John Kørner interviewed on the occasion of his exhibition Apple Bombs at Victoria Miro Mayfair
By Elly Parsons.
Danish artist John Kørner follows world news in his paintings with an almost journalistic vigour. Through his abstract watercolours, he has addressed everything from the war in Afghanistan to Danish sex workers. He once said that if art fails to connect with something socially relevant, it has closed too tightly around itself.
If this is the case, his new exhibition is thrown wide open. This week, Victoria Miro gallery (who have championed the Copenhagen-based artist’s work for a decade) launch 'Apple Bombs', a series of Kørner's newest 'socially relevant' works. Unusually, these paintings aren't intended to represent a single situation, place, or political moment. ‘This week, they might represent the Middle East,’ Kørner explains, ‘and next week, somewhere completely different. It’s up to you.’

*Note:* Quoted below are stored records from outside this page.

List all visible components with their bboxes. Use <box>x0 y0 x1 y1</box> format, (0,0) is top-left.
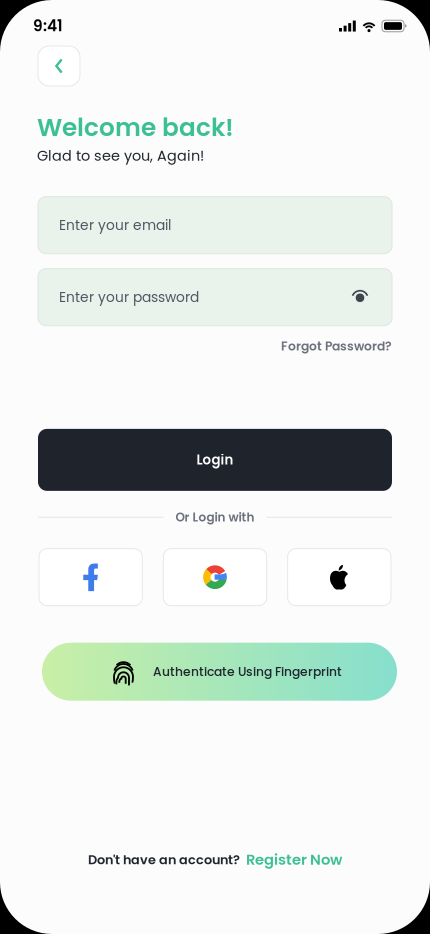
staticText: Register Now <box>246 850 342 870</box>
button[interactable]: Back <box>38 46 80 86</box>
staticText: 9:41 <box>33 15 63 37</box>
button[interactable]: Forgot Password? <box>281 338 392 355</box>
button[interactable]: Authenticate Using Fingerprint <box>42 643 397 701</box>
button[interactable]: Sign in with Google <box>163 549 267 606</box>
button[interactable]: Sign in with Facebook <box>39 549 142 606</box>
staticText: Don't have an account? <box>88 851 240 869</box>
button[interactable]: Show password <box>347 284 373 310</box>
staticText: Enter your email <box>59 216 171 235</box>
staticText: Welcome back! <box>37 110 234 144</box>
staticText: Glad to see you, Again! <box>37 146 204 166</box>
button[interactable]: Sign in with Apple <box>288 549 391 606</box>
staticText: Login <box>196 450 234 469</box>
button[interactable]: Login <box>38 429 392 491</box>
button[interactable]: Register Now <box>246 850 342 870</box>
staticText: Authenticate Using Fingerprint <box>153 663 342 680</box>
staticText: Forgot Password? <box>281 338 392 355</box>
staticText: Or Login with <box>176 509 254 526</box>
staticText: Enter your password <box>59 288 199 307</box>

One thing’s certain – the paintings’ locations are successfully ambiguous. Icy peaks give way to arid landscapes, which sit side by side with dateless architecture. ‘I find abstraction to be the best tool I have to address the serious matters I want to convey,’ Kørner explains. ‘In this instance, I didn’t want to literally paint soldiers.’ His intention was to give the paintings a universal quality, ‘so different audiences can add their own experiences and stories’.
Instead of soldiers, Kørner depicts beekeepers. On why he made this sideways move, he notes, ‘I am interested in the expression, “the land of milk and honey”. Beekeepers try and protect the good life, the sweet life.’ And so he paints beekeepers innocently tending their charges, seemingly oblivious to the brooding, war-torn skies overhead.